One important aspect of carrying out primary and/or secondary research is considering what impact the research findings will have on participants. Researchers have a specific interest in a field which is important to trigger their motivation and commitment to carry out the research in the first place; however, research needs to have an ethical and responsible approach to safeguard the well-being of young people in this case both during, and subsequent, to the research. Secondary data analysis can be used to develop insight into hard to reach or vulnerable populations by reducing the level of potential participant distress (Irwin, 2013). Participants should be exempt from unnecessary intrusion, if primary data that can answer a research question already exists, collecting more unnecessary data can be an intrusion (Bishop, 2009).

Exploratory secondary data analyses can provide insights to the perspectives and views of young people. Secondary researchers may be able to answer research questions by carrying out secondary data analysis which means further primary research may not be required. This saves time and funding resources while making an effective contribution to the body of knowledge. If the secondary analysis is not sufficient to fully answer a specific research question, this can still inform future research that has to be carried out, but it will be a more targeted and effective way so that the research question can be fully answered. This would be an ethical approach to research as participants do not need to take part in unnecessary research processes. In terms of investment, funding can be targeted at specific needs and gaps in the research that existing databases definitely cannot provide.

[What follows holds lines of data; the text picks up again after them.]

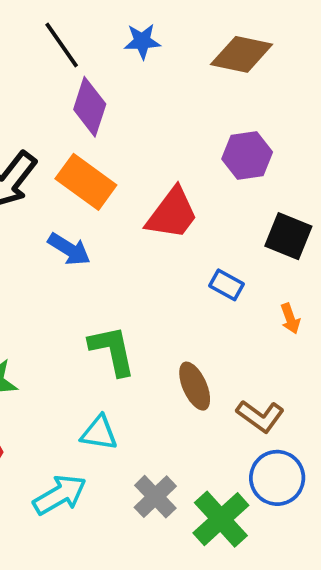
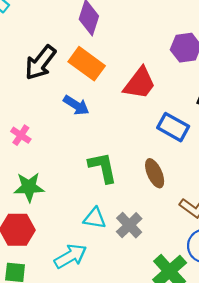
blue rectangle: (227, 285) -> (173, 127), size x1.5
brown ellipse: (195, 386) -> (155, 173), moved
gray cross: (155, 497) -> (129, 225), moved

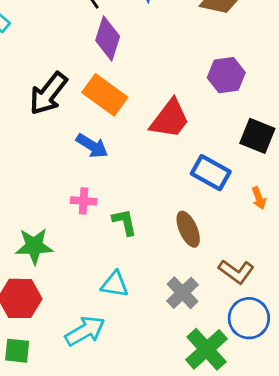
pink cross: (21, 135) -> (84, 201), moved, turned -30
green L-shape: (103, 167) -> (125, 222), size x0.7
gray cross: (129, 225) -> (183, 293), moved

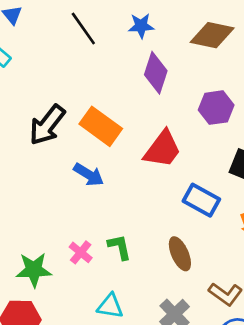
purple diamond: (108, 38) -> (156, 73), moved
pink cross: (84, 201) -> (81, 252), moved, turned 35

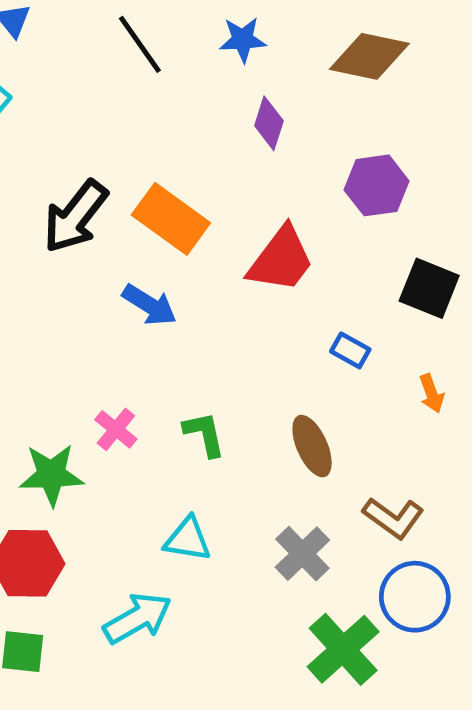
purple diamond: (156, 73) -> (269, 123), size x0.7
blue rectangle: (201, 200) -> (350, 350), size x0.6
pink cross: (81, 252) -> (116, 429), moved

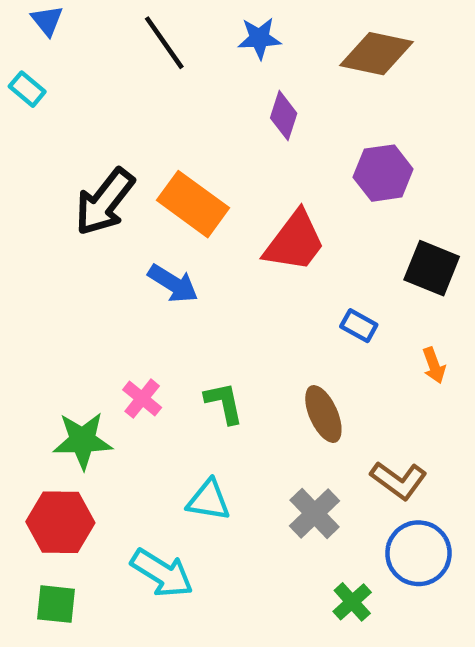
cyan arrow: (137, 618) -> (162, 573), turned 62
green cross: (343, 649) -> (352, 602), size x0.6

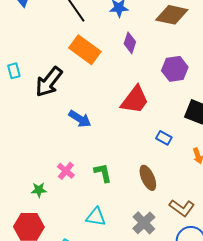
cyan rectangle: (27, 89) -> (14, 71), moved, turned 35
orange rectangle: (193, 204) -> (85, 50), moved
green star: (82, 441) -> (39, 190), size x0.6

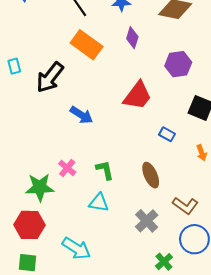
green star: (39, 190) -> (40, 187), size x1.8
cyan triangle: (96, 217) -> (99, 203), moved

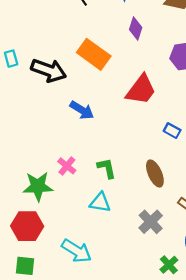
orange rectangle: (87, 45) -> (94, 54), moved
black arrow: (50, 77) -> (49, 70), turned -108

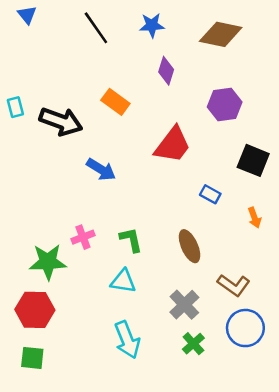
orange rectangle: (94, 54) -> (115, 102), size x0.7
pink cross: (67, 166) -> (83, 237), turned 30
cyan arrow: (77, 251) -> (127, 340), moved, turned 36
green cross: (169, 265) -> (193, 344), moved

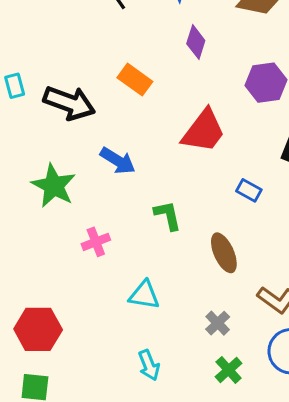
green L-shape: (131, 240) -> (168, 215), moved
green star: (48, 262) -> (54, 186), moved, turned 30
gray cross: (184, 305) -> (218, 323), size x0.7
cyan arrow: (127, 340) -> (149, 365), size x0.7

Young people in this secondary data analysis were not explicitly asked about the topic of interest. One of the concerns of the secondary researchers was that this could lead to a limited understanding of the topic, as it was not directly approached it would have to be inferred.

Secondary data analysis requires a level of interpretation of the data which may or may not achieve the depth and accurate representation of what a young person might have said if asked about the topic directly. Secondary data analysis as well as, or moreover, primary data, needs to have a rigorous, transparent and replicable analytical process to support the findings. Research findings need to be clearly supported by evidence identified in the primary data to ensure that the voices of young people are accurately captured and understood, avoiding bias from the researchers’ interpretation.

One of the ethical considerations in this secondary data analysis was to include young people in the dissemination of the findings of the secondary analysis. Access to the original cohort of young people was not possible and, also, they would have out-grown this developmental stage. It was decided to include a youth advisory group consisting of young people currently involved in mentoring relationships to inform the dissemination of the findings and be the ‘voice’ of young people in issues that matter to them from their own perspective and approved by them. This would also provide an opportunity to audit and validate the findings and ensure that the current needs of young people are captured to inform policy and the original services targeted will continue to be improved by the data that was originally commissioned for the evaluation of their services. The findings will be adapted to the current service users to ensure that it is relevant and used for the ‘public good’ (Bishop, 2009).

Losing the context

One of the biggest concerns regarding secondary data analysis is the importance of context and rapport in the generation of qualitative research. Qualitative data can be defined as a mutual construction between researchers and participants, which is not possible in secondary data analysis (Irwin, 2013; Parry and Mauthner, 2004). Bishop (2012) argued that secondary data needs to include extensive and detailed descriptions of the context of the primary data. However, this does not mean that the original context can be or should be reproduced in secondary data analyses. Since the current tendency of research towards archiving, researchers need to start accurately systematising, in detail, the context of their primary data collection.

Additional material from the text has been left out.